The referendum mantra, "what's best for Britain" was an invitation to indulge the worst of self-serving attitudes. To love our neighbour means to look for the welfare of others as well as ourselves, or as the Golden Rule says, to do for them what we would want them to do for us. In the reciprocity of mutual service and self-giving lies our flourishing. What's best for us turns out to be what's best for others too. The nations of the United Kingdom, the European Union and the Commonwealth understand this mutuality and attempt to live by it, even if the reality falls short of the aspiration. Given the environmental and geopolitical threats we face, our race only has a future if we cultivate the love of neighbour among the world's peoples. To become insular, as we risk doing because of Brexit, would be to walk away from the global responsibility our nation has historically understood to belong to its vocation. EU membership was a test of our capacity to look beyond our borders to the welfare of other peoples and, ultimately, to the flourishing of the human family. It would be the death of this humane, fair-minded, civilised country if we abandoned that large and generous vision for the world and looked only to the interests of our own people.
9 Don't be nostalgic. Live in the present.
We can't know what life will be like once we've crossed the Brexit threshold. In these days of the so-called end-game, it may feel like going into a kind of exile. Nostalgia is literally, aching for home. Exiles wouldn't be human if they didn't experience it. But when Jeremiah tried to help his people make a good exile far from their homeland, he told them to invest in their present, not the past. "Build houses and live in them; plant gardens and eat what they produce...Seek the welfare of the city where I have sent you into exile, and pray to the Lord on its behalf, for in its welfare you will find your welfare" (Jeremiah 29.1-7).

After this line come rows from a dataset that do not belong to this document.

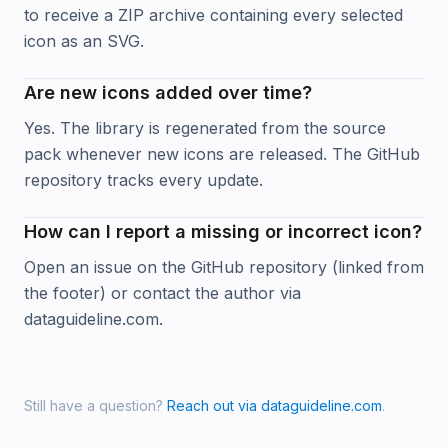
to receive a ZIP archive containing every selected
icon as an SVG.
Are new icons added over time?
Yes. The library is regenerated from the source
pack whenever new icons are released. The GitHub
repository tracks every update.
How can I report a missing or incorrect icon?
Open an issue on the GitHub repository (linked from
the footer) or contact the author via
dataguideline.com.
Still have a question?
Reach out via dataguideline.com
.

This should be our attitude for the years we shall live on Brexit Island, be they many or few. Investing in the present opens us to its possibilities. We learn to live, not out of regret for the past but attentive to the here and now. We are always the better for doing that.
10 Don't lose heart. And say your prayers.
I think this is the most important principle of them all. Brexit may have driven us to the brink of desperation, but we refuse to give up hope. What God means by this cataclysm that has overtaken our nation only he knows. It's beyond our understanding. But we mustn't succumb to despair. So we say our prayers for the family of humanity, for our European friends and neighbours, for our nation and for ourselves. We are not expecting God to save us from ourselves and the consequences of our decisions. But prayer affirms that God has not abandoned his world. To pray is to stand in hope and solidarity with the world in all its suffering and to ask what its healing and flourishing would mean. And then to commit ourselves to whatever actions arise from our having glimpsed our human condition from a larger and deeper perspective. Contributing towards a better, more wholesome politics in our nation is one way. "What matters for prayer is what we do next." That's how to keep the flame of hope burning and not lose heart.